When Porsche initially decided to move forward with the Porsche Panamera, a lot of options were on the menu, including a traditional three-box sedan. But there were enough of those in the market and not so many hatchbacks. Since then, more hatchbacks have joined the luxury arena, including the Audi A7 and the Tesla Model S. But the Panamera stands alone: More spacious than the A7 and more luxurious than the Tesla, it’s a valid contender against the Audi A8, the BMW 7-series, and the Mercedes-Benz S-class, although its shape and dynamics pit it against top versions of the Germans’ sleeker offerings, such as the Audi RS7, BMW M6 Gran Coupe, and Mercedes-AMG CLS63 S.
It looks better—a lot better
The second generation of the Panamera, which Porsche launched at a lavish event in Berlin, takes everything a step forward: It’s slightly more prominent, it’s more powerful, it’s said to perform better, and it’s fitted with a cutting-edge man-machine interface. What’s more, it looks better—a lot better. When we rode along on a prototype drive in South Africa earlier this year, we got a sense of the much-improved proportions of the new car. Its roofline has been lowered over the rear passengers, and the shape of the side-window opening resembles that of the 911.
Now the camouflage has been lifted entirely, and we like what we see. The LED headlights, available in various levels of technical sophistication, look futuristic, and the taillights resemble the 911s. They stretch across the Panamera’s rear, and the effect is as stunning as it is ultramodern.
The Panamera is the first model built off the Volkswagen Group’s MSB architecture (Modularer Standard-Baukasten, or standard modular architecture—with “standard” here indicating a front-engine, rear- or four-wheel-drive layout). The powertrains are new. At launch, there will be a 2.9-litre twin-turbo V-6 in the Panamera 4S, rated at 440 horsepower, and a 4.0-litre twin-turbo V-8 in the Panamera Turbo, good for 550 horsepower. Europe also gets a 422-hp 4.0-litre V-8 turbodiesel; we don’t, but down the road, we will get an entry-level 3.0-litre turbo gasoline V-6 with around 350 horsepower, as well as a hybrid. A 3.0-litre V-6 TDI, which is the only carryover engine, will remain absent from the U.S. Expect a Turbo S again, this time with at least 600 horsepower, and a further entry-level model—designed for maximum efficiency but not hybridized—could come with the rear-wheel drive. Initially, all Panameras will feature all-wheel drive and a ZF-sourced eight-speed dual-clutch automatic.
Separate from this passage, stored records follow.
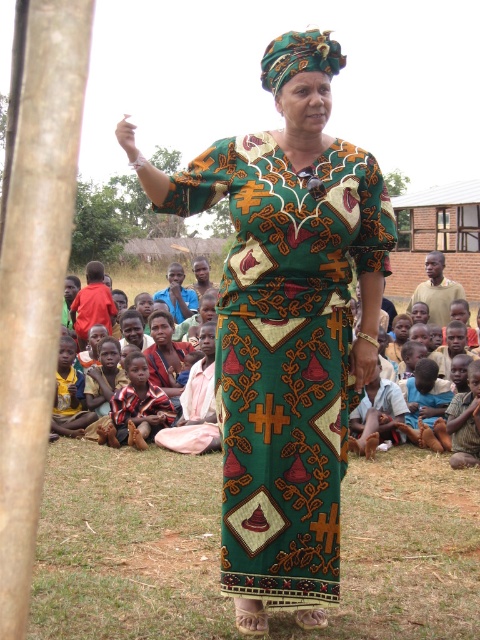 Question: Among these points, which one is nearest to the camera?

Choices:
 (A) (323, 476)
 (B) (21, 355)

Answer: (B)

Question: Is the position of green woven dress at center more distant than that of brown rough tree trunk at left?

Choices:
 (A) yes
 (B) no

Answer: (A)

Question: Which point is farther from the camera taking this photo?

Choices:
 (A) (26, 387)
 (B) (231, 520)

Answer: (B)

Question: Can you confirm if green woven dress at center is smaller than brown rough tree trunk at left?

Choices:
 (A) no
 (B) yes

Answer: (A)

Question: Observing the image, what is the correct spatial positioning of green woven dress at center in reference to brown rough tree trunk at left?

Choices:
 (A) below
 (B) above

Answer: (A) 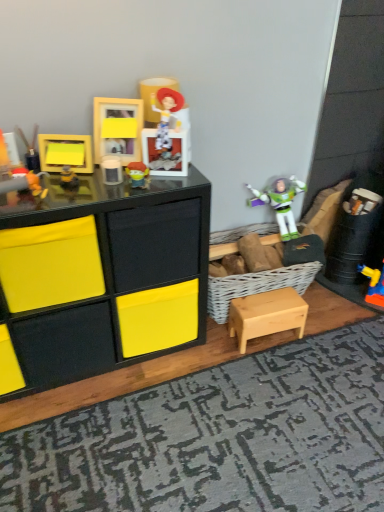 Question: From the image's perspective, is matte black frame at upper left, the first toy when ordered from left to right, above or below light wood table at lower right?

Choices:
 (A) below
 (B) above

Answer: (B)

Question: Relative to light wood table at lower right, is matte black frame at upper left, the first toy when ordered from left to right, in front or behind?

Choices:
 (A) front
 (B) behind

Answer: (A)

Question: Which object is positioned farthest from the matte plastic buzz lightyear at center, which appears as the sixth toy when viewed from the left?

Choices:
 (A) matte black frame at upper left, the 6th toy in the right-to-left sequence
 (B) yellow matte frame at upper left, the fourth toy when ordered from right to left
 (C) matte black chest of drawers at left
 (D) matte yellow frame at upper center, which is counted as the fifth toy, starting from the left
 (E) matte yellow frame at upper left, which appears as the fourth toy when viewed from the left

Answer: (C)

Question: Which of these objects is positioned closest to the matte black chest of drawers at left?

Choices:
 (A) matte black frame at upper left, the 6th toy in the right-to-left sequence
 (B) light wood table at lower right
 (C) matte yellow frame at upper left, which ranks as the 3th toy in right-to-left order
 (D) textured gray rug at lower center
 (E) matte black toy at left, placed as the fifth toy when sorted from right to left

Answer: (C) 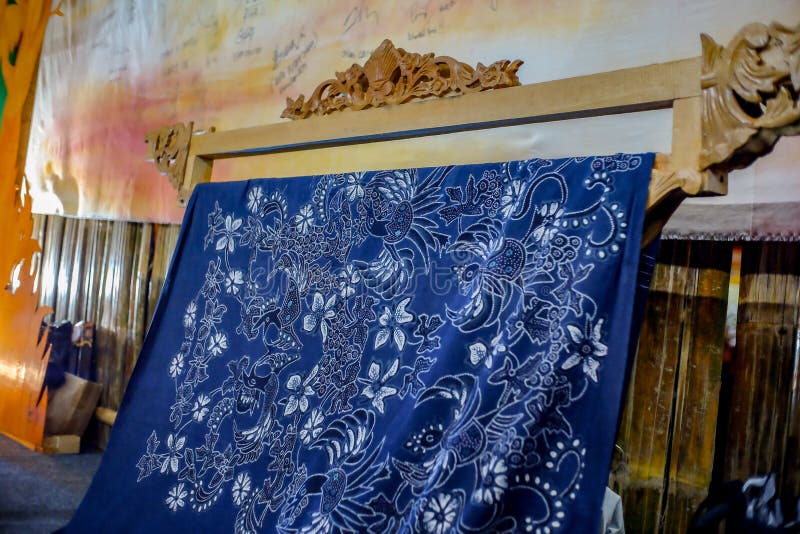 The width and height of the screenshot is (800, 534). Identify the location of box. (56, 400). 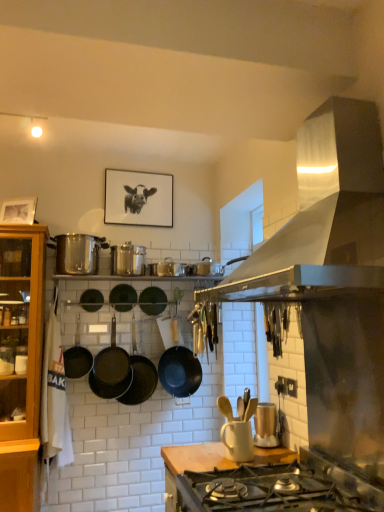 Question: Does wooden at center have a smaller size compared to black matte wok at center, the 2th wok from the right?

Choices:
 (A) no
 (B) yes

Answer: (A)

Question: Is wooden at center positioned far away from black matte wok at center, the 2th wok from the right?

Choices:
 (A) no
 (B) yes

Answer: (B)

Question: Does wooden at center have a lesser height compared to black matte wok at center, which ranks as the 6th wok in left-to-right order?

Choices:
 (A) no
 (B) yes

Answer: (A)

Question: Is wooden at center oriented away from black matte wok at center, which ranks as the 6th wok in left-to-right order?

Choices:
 (A) yes
 (B) no

Answer: (B)

Question: Is wooden at center aimed at black matte wok at center, which ranks as the 6th wok in left-to-right order?

Choices:
 (A) yes
 (B) no

Answer: (B)

Question: From the image's perspective, is wooden at center located above black matte wok at center, which ranks as the 6th wok in left-to-right order?

Choices:
 (A) no
 (B) yes

Answer: (A)

Question: Can you confirm if black matte wok at center, the seventh wok when ordered from left to right, is smaller than satin silver range hood at upper right?

Choices:
 (A) no
 (B) yes

Answer: (B)

Question: Considering the relative positions of black matte wok at center, which is the 1th wok in right-to-left order, and satin silver range hood at upper right in the image provided, is black matte wok at center, which is the 1th wok in right-to-left order, to the right of satin silver range hood at upper right from the viewer's perspective?

Choices:
 (A) no
 (B) yes

Answer: (A)

Question: Is black matte wok at center, which is the 1th wok in right-to-left order, further to the viewer compared to satin silver range hood at upper right?

Choices:
 (A) yes
 (B) no

Answer: (A)

Question: From a real-world perspective, is black matte wok at center, the seventh wok when ordered from left to right, on satin silver range hood at upper right?

Choices:
 (A) yes
 (B) no

Answer: (B)

Question: Considering the relative sizes of black matte wok at center, the seventh wok when ordered from left to right, and satin silver range hood at upper right in the image provided, is black matte wok at center, the seventh wok when ordered from left to right, wider than satin silver range hood at upper right?

Choices:
 (A) no
 (B) yes

Answer: (A)

Question: Could you tell me if black matte wok at center, the seventh wok when ordered from left to right, is facing satin silver range hood at upper right?

Choices:
 (A) yes
 (B) no

Answer: (A)

Question: Would you consider green matte wok at center, the fourth wok viewed from the right, to be distant from matte gold toaster at center, which is the first appliance in right-to-left order?

Choices:
 (A) no
 (B) yes

Answer: (B) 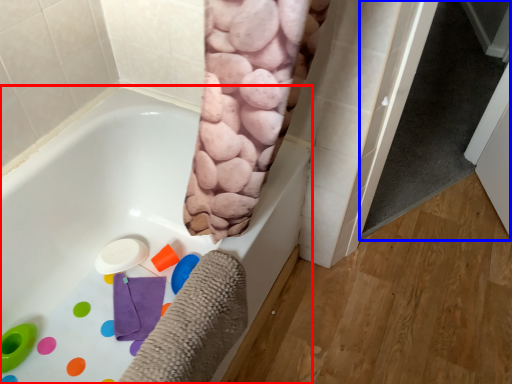 Question: Which object appears closest to the camera in this image, bathtub (highlighted by a red box) or screen door (highlighted by a blue box)?

Choices:
 (A) bathtub
 (B) screen door

Answer: (A) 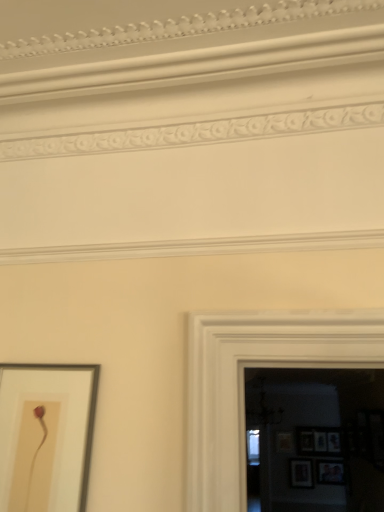 Question: Relative to wooden picture frame at lower right, placed as the second picture frame when sorted from right to left, is wooden picture frame at lower right, the fifth picture frame viewed from the top, in front or behind?

Choices:
 (A) front
 (B) behind

Answer: (A)

Question: Does point (299, 479) appear closer or farther from the camera than point (324, 453)?

Choices:
 (A) farther
 (B) closer

Answer: (B)

Question: Estimate the real-world distances between objects in this image. Which object is closer to the wooden picture frame at lower right, which is the 4th picture frame in left-to-right order?

Choices:
 (A) wooden picture frame at right, the 3th picture frame in the bottom-to-top sequence
 (B) matte wooden picture frame at lower right, the 2th picture frame positioned from the bottom
 (C) wooden picture frame at lower right, arranged as the 3th picture frame when viewed from the right
 (D) matte white picture frame at lower left, marked as the first picture frame in a front-to-back arrangement

Answer: (B)

Question: Which object is positioned farthest from the matte wooden picture frame at lower right, the second picture frame from the front?

Choices:
 (A) wooden picture frame at lower right, the 1th picture frame positioned from the bottom
 (B) matte white picture frame at lower left, which is counted as the 1th picture frame, starting from the left
 (C) wooden picture frame at right, the 1th picture frame in the back-to-front sequence
 (D) wooden picture frame at lower right, which ranks as the fourth picture frame in bottom-to-top order

Answer: (B) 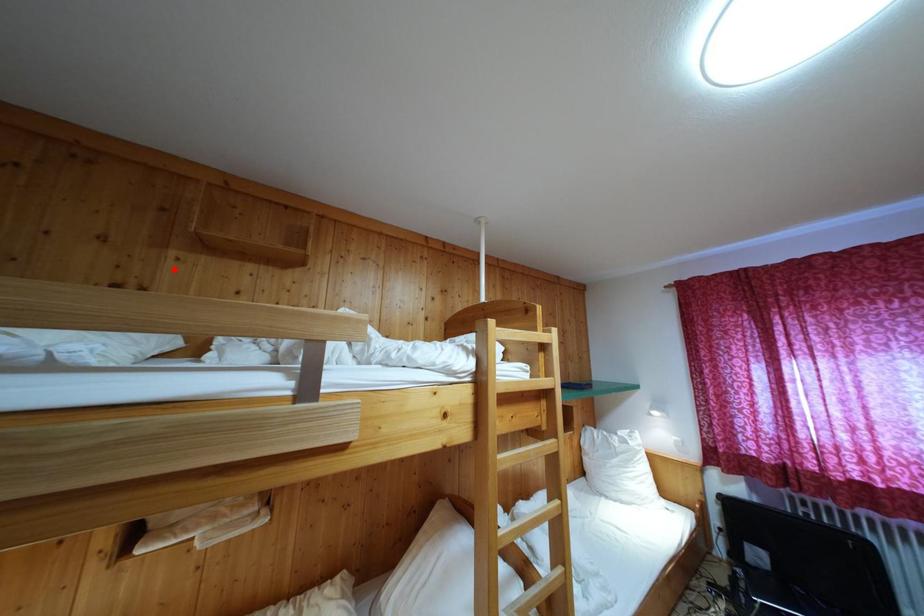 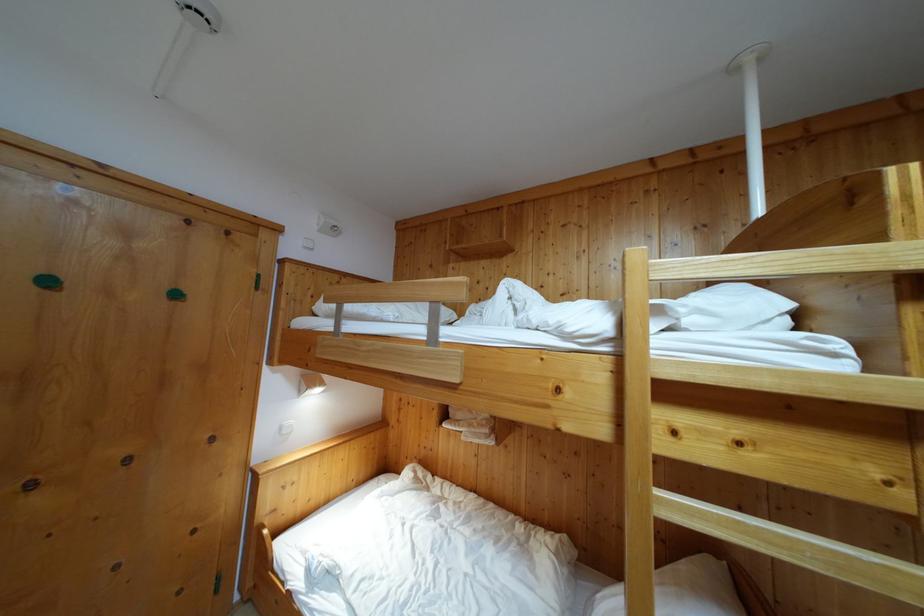 Question: I am providing you with two images of the same scene from different viewpoints. A red point is marked on the first image. Is the red point's position out of view in image 2?

Choices:
 (A) Yes
 (B) No

Answer: (B) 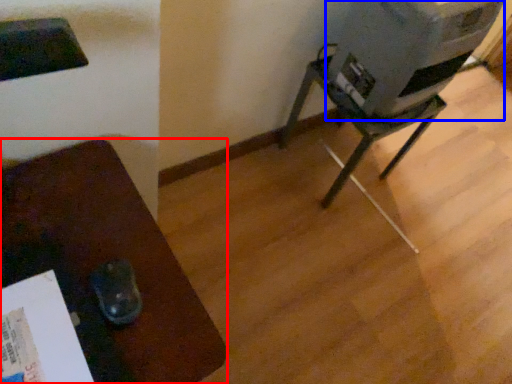 Question: Among these objects, which one is nearest to the camera, furniture (highlighted by a red box) or water cooler (highlighted by a blue box)?

Choices:
 (A) furniture
 (B) water cooler

Answer: (A)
The new Panamera’s performance encroaches on supercar territory. The 4S, which shares its engine with the upcoming Audi RS4 and RS5, charges from zero to 60 mph in a claimed 4.2 seconds; the Turbo manages it in 3.6 seconds, and in both cases, the optional Sport Chrono package shaves off a further 0.2 second thanks to its launch-control function. Stated top speed is 180 mph for the 4S and 190 mph for the Turbo. But fuel consumption is said to be lower by over 10 per cent in both models.
Similarly significant are the body variations: Porsche has officially confirmed that it will do a station-wagon version of the Panamera (previewed by the fetching Sport Turismo concept) and that it will be sold in the United States. Moreover, there again will be a stretched Panamera, likely to carry forward the Executive designation.
It’s not that the Panamera needs extra wheelbase. Despite the lower roofline above the rear passengers, headroom is virtually the same as before, which is to say generous. The trunk is bigger, too. Meanwhile, the interior ambience has been thoroughly upgraded, both up front and in the rear. The Panamera comes with an entirely rethought and redesigned user interface. While keeping the previous model’s aesthetics, characterised by angular horizontal lines and an array of buttons, the new model switches to a touchscreen interface in the centre console both in the front and (optionally) in the rear. Above the console, Porsche has fitted a large TFT screen. The driver looks at a relatively slim instrument cluster with an analogue central tachometer flanked by TFT screens. There is no optional head-up display, however, which seems a glaring omission.
When we rode in the new Panamera’s final prototypes, we were stunned by the incredible road-holding and the balance between performance and comfort. It’s an impressive car even with the standard suspension, but it truly shines when fitted with the optional three-chamber air springs, the active anti-roll system, and the rear-wheel-steering system (which requires a 48-volt electrical circuit in addition to the standard 12-volt architecture).
The first two Panamera models to arrive in the U.S. next January, the 4S and the Turbo, are priced slightly higher than their predecessors. The 4S starts at $101,040, $1690 higher than before, and the Turbo has a base price of $147,950, $5600 more than before.